FILE PHOTO: European Central Bank (ECB) President Mario Draghi holds a news conference at the ECB headquarters in Frankfurt, Germany, July 25, 2019. REUTERS/Ralph Orlowski

The euro zone economy is ailing and inflation is worryingly weak, putting pressure on the central bank to prop up the 19-member currency bloc, much as it has done time and again over the last decade.

Draghi is expected to oblige and deliver a fresh stimulus cocktail next Thursday, not least because others, particularly the Federal Reserve, are also easing.

But the hard part will be putting the package together.

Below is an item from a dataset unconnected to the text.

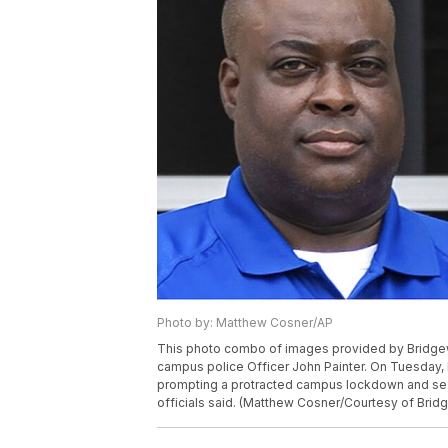
Photo by: Matthew Cosner/AP
This photo combo of images provided by Bridgewa
campus police Officer John Painter. On Tuesday, 
prompting a protracted campus lockdown and sea
officials said. (Matthew Cosner/Courtesy of Brid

The ECB has a wide range of tools at its disposal, but each has complications, from questionable efficacy and big side effects to outright opposition from certain key policymakers.

The problem is that the bloc’s biggest troubles are outside the central bank’s control: no amount of ECB stimulus can deliver a trade deal between the United States and China, boost Chinese growth, or get a Brexit deal signed and implemented.

So the best Draghi can hope for is to prop up confidence long enough for governments to do their job.

This is a dangerous gamble, some of his colleagues argue. The ECB has exhausted most of its firepower through years of stimulus, so it needs to chose its fights carefully and preserve its weapons for a real crisis.

But Draghi is likely to argue that imported troubles are already affecting the domestic economy, raising recession fears. Plus market expectations for stimulus are so high that a modest package would risk disappointing, pushing borrowing costs higher, not lower.

QE OR NOT?

The most contentious point in next Thursday’s debate will be whether to restart bond purchases, commonly known as quantitative easing.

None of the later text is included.